Money & Markets: The return of the roaring twenties
The government’s large majority gives it licence to change economic policy and spark a boom that should benefit engineering and technology companies.
Engineering and technology are very sensitive to the underlying economic environment. When governments tighten or loosen their monetary policy, there are dramatic effects, and historically companies take the brunt of it, which in turn leads to shifts in employment.
Engineering and technology companies are particularly sensitive to interest rates and in the modern economic realities, liquidity, which basically means the ability of entities to get their hands on cash when they need it. There are few companies that can survive without credit, and credit must be refreshed. Without liquidity debts can’t be rolled and companies go bust. It is debatable whether there are any companies in the FTSE 250 or 350 that could survive a credit freeze, in the same way that there are few rich people who could repay all their debts on demand.
That means the configuration of credit is basal to everything.
By the time you read this, Britain’s formal departure from the EU will be imminent. I wrote several years ago in this column that Brexit was unlikely to happen and was pooh-poohed. I think the difficulties getting to Brexit make that prediction seem less outlandish now than it was back then! Even so, as I write it seems that a Brexit is on the cards.
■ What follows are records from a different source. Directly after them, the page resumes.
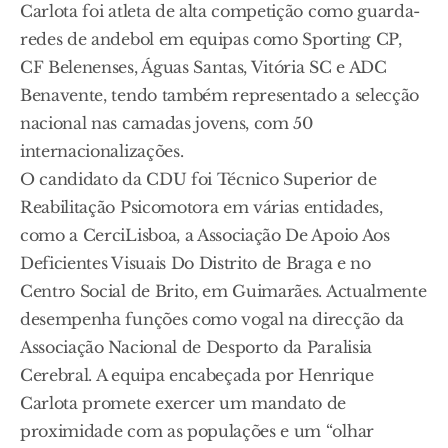
Carlota foi atleta de alta competição como guarda-
redes de andebol em equipas como Sporting CP,
CF Belenenses, Águas Santas, Vitória SC e ADC
Benavente, tendo também representado a selecção
nacional nas camadas jovens, com 50
internacionalizações.
O candidato da CDU foi Técnico Superior de
Reabilitação Psicomotora em várias entidades,
como a CerciLisboa, a Associação De Apoio Aos
Deficientes Visuais Do Distrito de Braga e no
Centro Social de Brito, em Guimarães. Actualmente
desempenha funções como vogal na direcção da
Associação Nacional de Desporto da Paralisia
Cerebral. A equipa encabeçada por Henrique
Carlota promete exercer um mandato de
proximidade com as populações e um “olhar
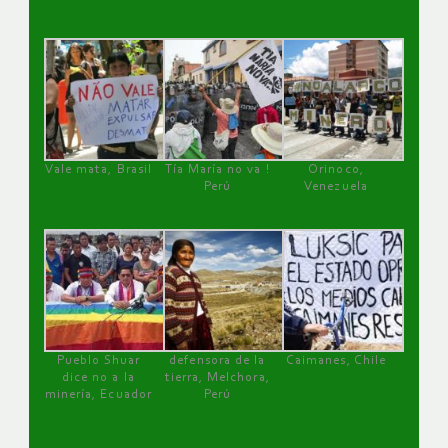
Vale mata, Brasil
Tía María no va !
Orinoco,
Perú
Venezuela
Pueblo Shuar
defensora de la
Caimanes, Chile
dice no a la
tierra, Melchora,
minería, Ecuador
Perú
This might seem very bad news for all those engineering companies whose biggest market is Europe. There are all sorts of disruptions ahead.
With an economic steady state this would indeed be a grim prospect, but something else is afoot and it could be tremendous.
The new government with its large majority is unfettered. It appears likely that what is ahead will be a significant break from the past, not only with the disconnection of the UK from the European Union but in economic policy.
The UK was trying to emulate the Germans and get to a position of fiscal balance. That, under the previous leadership, meant that the budget deficit of the UK was 1.5 per cent of GDP. That was seen as laudable before the global financial crisis, but doesn’t make any sense to the new school of economics, which sees money as more of an idea than something evolved from lumps of gold. Simply, China, Japan and the US run a fiscal deficit of about 4.5 per cent of GDP. The gap between the UK’s performance and the largesse of the top three economies is equivalent to 3 per cent of GDP for the UK or £60bn.
This £60bn is up for grabs in a post-Brexit support operation. For further fuel there is perhaps another £100bn not spent in the last few years to add to the blaze – and that is before the UK might look to ‘quantitative easing’.
Essentially, there is a huge reserve of resource to throw at riding out the Brexit shambles that is highly likely to ensue.
It would take a brave pundit to predict that the current government does not have the nerve to go for broke in a post-Brexit economy, so it is pretty likely that a firehose of money is about to be unleashed. Up will go the FTSE like a homesick angel. It will be ‘party on’ for the UK.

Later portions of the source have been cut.